───── Records for processing ─────
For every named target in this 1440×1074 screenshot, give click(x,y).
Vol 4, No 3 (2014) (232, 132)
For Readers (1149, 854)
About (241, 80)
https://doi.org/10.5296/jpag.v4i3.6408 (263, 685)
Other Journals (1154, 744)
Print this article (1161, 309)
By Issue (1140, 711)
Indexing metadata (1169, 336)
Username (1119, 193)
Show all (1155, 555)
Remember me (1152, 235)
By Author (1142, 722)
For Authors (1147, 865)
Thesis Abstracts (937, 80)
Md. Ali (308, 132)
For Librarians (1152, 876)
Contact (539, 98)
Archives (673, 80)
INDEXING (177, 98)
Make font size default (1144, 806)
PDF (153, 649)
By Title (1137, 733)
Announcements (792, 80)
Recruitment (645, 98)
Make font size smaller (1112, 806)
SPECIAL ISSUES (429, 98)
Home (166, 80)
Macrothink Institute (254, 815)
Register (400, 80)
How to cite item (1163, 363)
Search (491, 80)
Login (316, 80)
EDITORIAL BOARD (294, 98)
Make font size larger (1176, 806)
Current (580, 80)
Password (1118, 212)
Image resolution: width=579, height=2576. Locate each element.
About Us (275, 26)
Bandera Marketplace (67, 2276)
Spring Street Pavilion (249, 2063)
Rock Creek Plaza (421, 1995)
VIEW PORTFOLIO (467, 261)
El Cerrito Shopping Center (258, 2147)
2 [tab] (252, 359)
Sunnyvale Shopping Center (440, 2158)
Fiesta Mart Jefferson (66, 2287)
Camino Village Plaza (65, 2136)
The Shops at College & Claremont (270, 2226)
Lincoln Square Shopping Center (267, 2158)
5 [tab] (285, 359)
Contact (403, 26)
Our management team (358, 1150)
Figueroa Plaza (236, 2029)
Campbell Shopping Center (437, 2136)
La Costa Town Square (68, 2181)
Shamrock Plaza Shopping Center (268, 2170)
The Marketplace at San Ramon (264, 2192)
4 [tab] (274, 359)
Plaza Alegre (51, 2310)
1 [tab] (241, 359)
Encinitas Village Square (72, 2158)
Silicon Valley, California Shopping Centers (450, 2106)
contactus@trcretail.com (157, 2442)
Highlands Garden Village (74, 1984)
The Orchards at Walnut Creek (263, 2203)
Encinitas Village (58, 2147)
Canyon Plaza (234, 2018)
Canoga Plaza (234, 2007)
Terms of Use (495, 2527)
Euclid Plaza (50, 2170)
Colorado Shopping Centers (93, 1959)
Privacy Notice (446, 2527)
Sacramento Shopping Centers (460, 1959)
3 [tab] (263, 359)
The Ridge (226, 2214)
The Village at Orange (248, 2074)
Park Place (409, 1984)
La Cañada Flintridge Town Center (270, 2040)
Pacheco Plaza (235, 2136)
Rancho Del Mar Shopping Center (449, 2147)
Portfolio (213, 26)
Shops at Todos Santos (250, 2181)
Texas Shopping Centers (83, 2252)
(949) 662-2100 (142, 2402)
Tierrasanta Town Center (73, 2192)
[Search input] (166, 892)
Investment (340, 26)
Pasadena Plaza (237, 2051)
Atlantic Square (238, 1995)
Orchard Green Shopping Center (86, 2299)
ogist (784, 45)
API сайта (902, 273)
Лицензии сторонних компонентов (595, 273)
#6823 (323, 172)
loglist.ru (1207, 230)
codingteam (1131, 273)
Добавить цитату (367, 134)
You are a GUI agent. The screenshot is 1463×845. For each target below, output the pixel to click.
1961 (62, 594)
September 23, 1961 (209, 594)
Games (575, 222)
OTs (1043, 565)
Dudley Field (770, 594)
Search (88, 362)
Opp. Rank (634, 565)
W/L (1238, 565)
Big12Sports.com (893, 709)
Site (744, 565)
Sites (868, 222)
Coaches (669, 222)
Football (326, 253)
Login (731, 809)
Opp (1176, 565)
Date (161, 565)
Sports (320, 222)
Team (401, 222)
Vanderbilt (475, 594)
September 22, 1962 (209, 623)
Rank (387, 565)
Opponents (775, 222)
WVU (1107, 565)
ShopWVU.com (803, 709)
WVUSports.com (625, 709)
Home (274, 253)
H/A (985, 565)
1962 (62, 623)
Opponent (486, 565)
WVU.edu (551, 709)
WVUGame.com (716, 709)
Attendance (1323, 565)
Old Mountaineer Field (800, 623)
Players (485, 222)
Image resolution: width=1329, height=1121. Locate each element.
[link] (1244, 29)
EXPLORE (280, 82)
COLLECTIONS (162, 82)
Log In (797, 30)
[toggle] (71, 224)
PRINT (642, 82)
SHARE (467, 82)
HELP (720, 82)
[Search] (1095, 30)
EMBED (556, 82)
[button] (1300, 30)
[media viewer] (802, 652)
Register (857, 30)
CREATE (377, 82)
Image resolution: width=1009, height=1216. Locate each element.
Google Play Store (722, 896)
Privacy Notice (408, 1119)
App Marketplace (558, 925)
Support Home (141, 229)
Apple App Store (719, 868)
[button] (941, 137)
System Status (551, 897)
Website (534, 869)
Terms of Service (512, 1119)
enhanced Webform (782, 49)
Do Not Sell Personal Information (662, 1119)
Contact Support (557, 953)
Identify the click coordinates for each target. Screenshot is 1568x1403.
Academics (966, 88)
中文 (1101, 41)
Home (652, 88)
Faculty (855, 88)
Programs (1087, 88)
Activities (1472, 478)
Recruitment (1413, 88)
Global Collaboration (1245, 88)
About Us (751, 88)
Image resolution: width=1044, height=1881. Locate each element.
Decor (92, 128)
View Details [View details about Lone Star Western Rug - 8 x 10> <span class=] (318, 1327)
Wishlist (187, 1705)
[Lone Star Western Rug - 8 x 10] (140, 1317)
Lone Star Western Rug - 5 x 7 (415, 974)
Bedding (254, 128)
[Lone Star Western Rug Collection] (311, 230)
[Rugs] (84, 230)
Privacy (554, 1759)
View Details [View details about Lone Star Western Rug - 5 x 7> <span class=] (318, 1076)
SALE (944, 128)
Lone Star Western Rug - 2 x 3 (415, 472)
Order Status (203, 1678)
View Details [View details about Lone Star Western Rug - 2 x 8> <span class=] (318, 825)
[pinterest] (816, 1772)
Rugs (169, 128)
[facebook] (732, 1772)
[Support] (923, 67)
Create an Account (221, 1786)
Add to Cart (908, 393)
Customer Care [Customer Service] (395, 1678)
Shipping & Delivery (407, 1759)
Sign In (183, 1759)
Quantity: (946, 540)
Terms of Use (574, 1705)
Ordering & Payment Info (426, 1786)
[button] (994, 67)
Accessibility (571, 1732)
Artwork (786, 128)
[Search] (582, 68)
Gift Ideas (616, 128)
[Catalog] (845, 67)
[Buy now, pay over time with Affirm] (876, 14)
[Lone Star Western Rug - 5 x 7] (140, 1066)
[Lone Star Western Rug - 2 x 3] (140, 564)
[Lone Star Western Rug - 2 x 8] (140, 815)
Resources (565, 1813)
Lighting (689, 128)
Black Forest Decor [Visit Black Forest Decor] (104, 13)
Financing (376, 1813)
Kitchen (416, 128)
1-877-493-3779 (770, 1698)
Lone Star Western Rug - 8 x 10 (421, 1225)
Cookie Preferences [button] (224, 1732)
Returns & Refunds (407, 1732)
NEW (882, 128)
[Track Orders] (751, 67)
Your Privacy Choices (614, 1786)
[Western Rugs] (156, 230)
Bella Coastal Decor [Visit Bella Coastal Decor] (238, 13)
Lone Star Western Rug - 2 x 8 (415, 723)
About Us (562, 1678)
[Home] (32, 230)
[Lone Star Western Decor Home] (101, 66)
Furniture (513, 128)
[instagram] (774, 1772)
─────
__Exercise details__. Copy out the lines of the data where the string "font" occurs.

__The answer__.
Make font size default (1144, 806)
Make font size smaller (1112, 806)
Make font size larger (1176, 806)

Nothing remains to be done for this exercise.